The fraudster was captured on CCTV nine miles away in Whitechapel, east London the day after the fire looking happy.
And he said he had been at work at a restaurant in China Town, but the manager confirmed he had never worked there.
Nguyen has 28 previous convictions for 56 offences spanning from 1983 to 2014, including 11 of fraud and 15 of theft.
He has convictions for assault occasioning ABH, deception, possessing an offensive weapon, forgery, affray, arson, shoplifting and threatening behaviour.
Jonathan Polnay, prosecuting, said: “It was undoubtedly a tragedy, and the defendant falsely claimed to be a victim of this fire so as to obtain money and goods.”
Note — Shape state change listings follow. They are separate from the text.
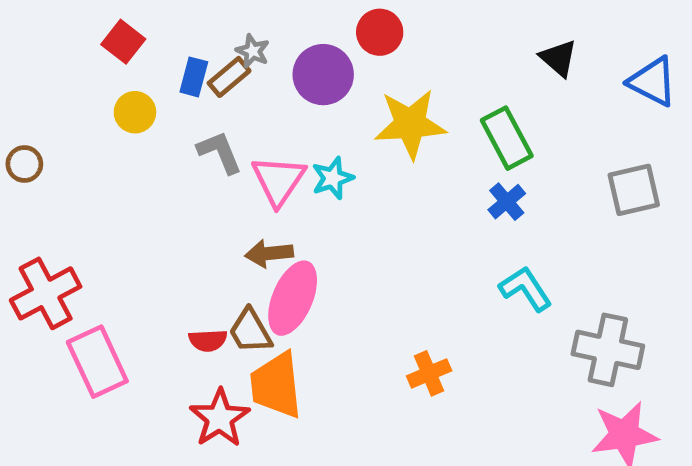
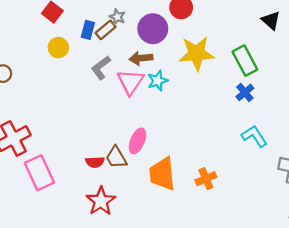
gray L-shape: (220, 152) -> (101, 68), turned -105
brown arrow: (269, 253) -> (141, 58), moved
pink ellipse: (293, 298) -> (137, 141), size x0.7
orange trapezoid: (276, 385) -> (162, 174), moved

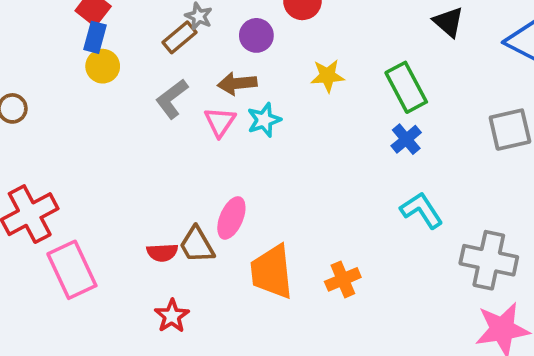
purple circle: (153, 29) -> (256, 35), size x0.7
blue rectangle: (88, 30) -> (95, 37), moved
yellow star: (196, 53) -> (327, 76), size x0.6
pink triangle: (130, 82) -> (220, 122), size x0.7
red star: (101, 201) -> (172, 316), size x0.7

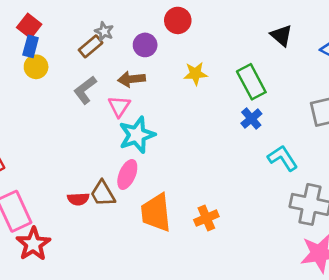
cyan star: (264, 120) -> (137, 135), moved, size x1.5
cyan L-shape: (422, 210) -> (283, 158), moved
red star: (172, 316) -> (33, 244), moved, size x1.4

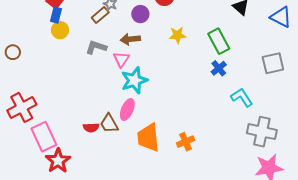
gray L-shape: (85, 90) -> (96, 47), turned 55

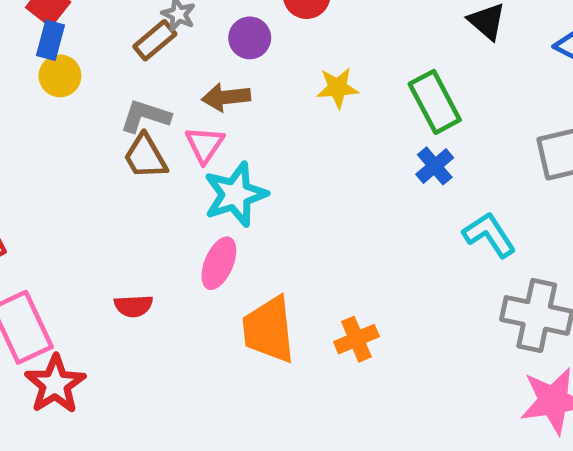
brown trapezoid: (109, 124) -> (145, 156), moved

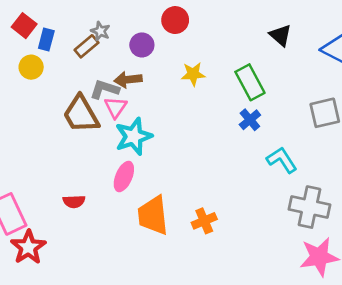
blue rectangle: (50, 40) -> (46, 39), moved
gray L-shape: (145, 116) -> (104, 89), moved
brown trapezoid: (145, 156) -> (81, 114), size x1.4

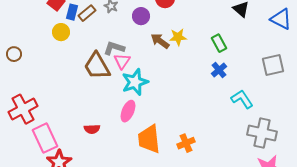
brown rectangle: (86, 46) -> (87, 13), moved
brown arrow: (128, 80) -> (160, 41), moved, turned 42
green rectangle: (250, 82) -> (219, 43), size x0.7

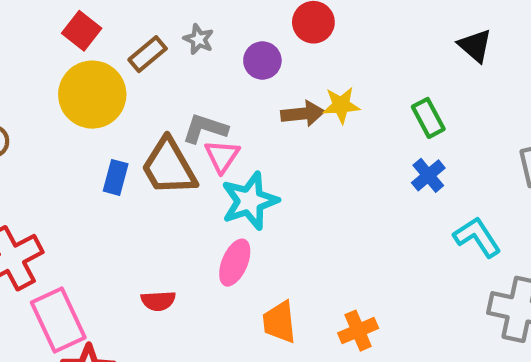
blue rectangle: (72, 12) -> (116, 177), moved
yellow circle: (61, 32) -> (92, 95), size x1.8
brown arrow: (160, 41) -> (303, 114), turned 138
orange trapezoid: (149, 139) -> (279, 322), size x0.7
Nguyen claimed to have lost his wife and son as they tried to escape the building, the prosecutor said.
He added: “If true, a heartbreaking account. But it was false.”
In mitigation Keima Payton, defending, said Nguyen had an “astonishingly low” IQ, and had put himself forward for interviews.
She said: “This is an astonishing position for a fraudster, to place themselves under the spotlight, knowing as we say he surely must have known that his rise to fame via press reports would come to the attention of professionals he had dealt with. And we know that that happened.
“If he had a higher intelligence then surely he would have known that this would end badly, as indeed it has.”
Referring to a report, she said: “It enabled him to feel part of the group, looked after, wanted and welcomed.”
But the judge rejected this.
Ms Payton said Nguyen has been attacked in prison, adding: “He grasps little of the significance and the national feeling about this particular offending. He just doesn’t have the capacity.”